Please find all lines in the data that hold the string "Condition" and copy them.
-*-*-
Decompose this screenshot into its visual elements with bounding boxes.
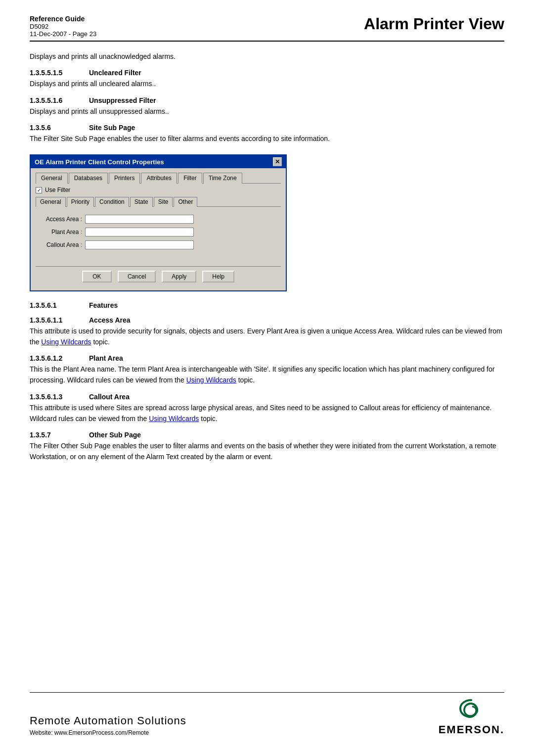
brand-name: Remote Automation Solutions bbox=[30, 714, 186, 727]
section-title-1: Uncleared Filter bbox=[89, 69, 141, 77]
section-num-plant: 1.3.5.6.1.2 bbox=[30, 354, 79, 362]
inner-tab-site[interactable]: Site bbox=[154, 197, 173, 207]
section-1-3-5-5-1-5-header: 1.3.5.5.1.5 Uncleared Filter bbox=[30, 69, 504, 77]
link-using-wildcards-2[interactable]: Using Wildcards bbox=[186, 376, 236, 384]
section-body-access: This attribute is used to provide securi… bbox=[30, 326, 504, 347]
section-1-3-5-6-header: 1.3.5.6 Site Sub Page bbox=[30, 124, 504, 132]
section-num-3: 1.3.5.6 bbox=[30, 124, 79, 132]
link-using-wildcards-1[interactable]: Using Wildcards bbox=[41, 338, 91, 346]
page-title: Alarm Printer View bbox=[364, 15, 504, 33]
section-body-other: The Filter Other Sub Page enables the us… bbox=[30, 441, 504, 462]
use-filter-row: ✓ Use Filter bbox=[36, 187, 281, 193]
dialog-titlebar: OE Alarm Printer Client Control Properti… bbox=[31, 155, 286, 168]
footer-content: Remote Automation Solutions Website: www… bbox=[30, 698, 504, 736]
section-title-2: Unsuppressed Filter bbox=[89, 96, 156, 104]
section-title-other: Other Sub Page bbox=[89, 431, 141, 439]
website-url: Website: www.EmersonProcess.com/Remote bbox=[30, 729, 186, 736]
tab-timezone[interactable]: Time Zone bbox=[203, 173, 242, 184]
inner-tab-condition[interactable]: Condition bbox=[95, 197, 129, 207]
section-other-subpage-header: 1.3.5.7 Other Sub Page bbox=[30, 431, 504, 439]
ref-guide-label: Reference Guide bbox=[30, 15, 96, 23]
page-footer: Remote Automation Solutions Website: www… bbox=[30, 692, 504, 736]
emerson-logo: EMERSON. bbox=[439, 698, 504, 736]
inner-tab-general[interactable]: General bbox=[36, 197, 66, 207]
tab-general[interactable]: General bbox=[36, 173, 68, 184]
plant-area-label: Plant Area : bbox=[38, 229, 82, 236]
dialog-footer: OK Cancel Apply Help bbox=[36, 266, 281, 285]
callout-area-input[interactable] bbox=[85, 240, 194, 249]
cancel-button[interactable]: Cancel bbox=[118, 271, 156, 283]
page-header: Reference Guide D5092 11-Dec-2007 - Page… bbox=[30, 15, 504, 42]
section-title-3: Site Sub Page bbox=[89, 124, 135, 132]
section-title-access: Access Area bbox=[89, 316, 131, 324]
footer-divider bbox=[30, 692, 504, 693]
page-container: Reference Guide D5092 11-Dec-2007 - Page… bbox=[0, 0, 534, 756]
dialog-close-button[interactable]: ✕ bbox=[273, 157, 282, 166]
outer-tab-bar: General Databases Printers Attributes Fi… bbox=[36, 172, 281, 184]
section-body-1: Displays and prints all uncleared alarms… bbox=[30, 79, 504, 90]
inner-tab-other[interactable]: Other bbox=[174, 197, 197, 207]
date-page: 11-Dec-2007 - Page 23 bbox=[30, 30, 96, 38]
inner-tab-priority[interactable]: Priority bbox=[67, 197, 94, 207]
footer-left: Remote Automation Solutions Website: www… bbox=[30, 714, 186, 736]
dialog-title: OE Alarm Printer Client Control Properti… bbox=[35, 158, 164, 166]
link-using-wildcards-3[interactable]: Using Wildcards bbox=[149, 415, 199, 423]
section-title-plant: Plant Area bbox=[89, 354, 123, 362]
site-content-panel: Access Area : Plant Area : Callout Area … bbox=[36, 212, 281, 261]
callout-area-row: Callout Area : bbox=[38, 240, 279, 249]
section-title-callout: Callout Area bbox=[89, 393, 130, 401]
section-num-1: 1.3.5.5.1.5 bbox=[30, 69, 79, 77]
tab-filter[interactable]: Filter bbox=[178, 173, 202, 184]
tab-printers[interactable]: Printers bbox=[109, 173, 140, 184]
inner-tab-bar: General Priority Condition State Site Ot… bbox=[36, 196, 281, 207]
doc-number: D5092 bbox=[30, 23, 96, 30]
section-title-features: Features bbox=[89, 301, 118, 309]
section-num-2: 1.3.5.5.1.6 bbox=[30, 96, 79, 104]
inner-tab-state[interactable]: State bbox=[130, 197, 153, 207]
header-left: Reference Guide D5092 11-Dec-2007 - Page… bbox=[30, 15, 96, 38]
ok-button[interactable]: OK bbox=[82, 271, 112, 283]
section-num-access: 1.3.5.6.1.1 bbox=[30, 316, 79, 324]
section-num-callout: 1.3.5.6.1.3 bbox=[30, 393, 79, 401]
callout-area-label: Callout Area : bbox=[38, 241, 82, 248]
section-body-plant: This is the Plant Area name. The term Pl… bbox=[30, 364, 504, 385]
use-filter-label: Use Filter bbox=[45, 187, 70, 193]
dialog-wrapper: OE Alarm Printer Client Control Properti… bbox=[30, 154, 504, 291]
help-button[interactable]: Help bbox=[202, 271, 234, 283]
tab-attributes[interactable]: Attributes bbox=[141, 173, 177, 184]
section-body-3: The Filter Site Sub Page enables the use… bbox=[30, 134, 504, 144]
dialog-box: OE Alarm Printer Client Control Properti… bbox=[30, 154, 287, 291]
section-callout-area-header: 1.3.5.6.1.3 Callout Area bbox=[30, 393, 504, 401]
section-num-other: 1.3.5.7 bbox=[30, 431, 79, 439]
dialog-body: General Databases Printers Attributes Fi… bbox=[31, 168, 286, 290]
section-body-2: Displays and prints all unsuppressed ala… bbox=[30, 106, 504, 117]
apply-button[interactable]: Apply bbox=[162, 271, 196, 283]
section-access-area-header: 1.3.5.6.1.1 Access Area bbox=[30, 316, 504, 324]
section-features-header: 1.3.5.6.1 Features bbox=[30, 301, 504, 309]
use-filter-checkbox[interactable]: ✓ bbox=[36, 187, 42, 193]
intro-para: Displays and prints all unacknowledged a… bbox=[30, 51, 504, 62]
access-area-input[interactable] bbox=[85, 215, 194, 224]
access-area-row: Access Area : bbox=[38, 215, 279, 224]
access-area-label: Access Area : bbox=[38, 216, 82, 223]
tab-databases[interactable]: Databases bbox=[69, 173, 108, 184]
section-plant-area-header: 1.3.5.6.1.2 Plant Area bbox=[30, 354, 504, 362]
section-num-features: 1.3.5.6.1 bbox=[30, 301, 79, 309]
emerson-label: EMERSON. bbox=[439, 723, 504, 736]
section-body-callout: This attribute is used where Sites are s… bbox=[30, 403, 504, 424]
plant-area-input[interactable] bbox=[85, 228, 194, 236]
plant-area-row: Plant Area : bbox=[38, 228, 279, 236]
section-1-3-5-5-1-6-header: 1.3.5.5.1.6 Unsuppressed Filter bbox=[30, 96, 504, 104]
emerson-swirl-icon bbox=[456, 698, 486, 722]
-*-*-
# Finished task:
inner-tab-condition[interactable]: Condition bbox=[95, 197, 129, 207]
inner-tab-bar: General Priority Condition State Site Ot… bbox=[36, 196, 281, 207]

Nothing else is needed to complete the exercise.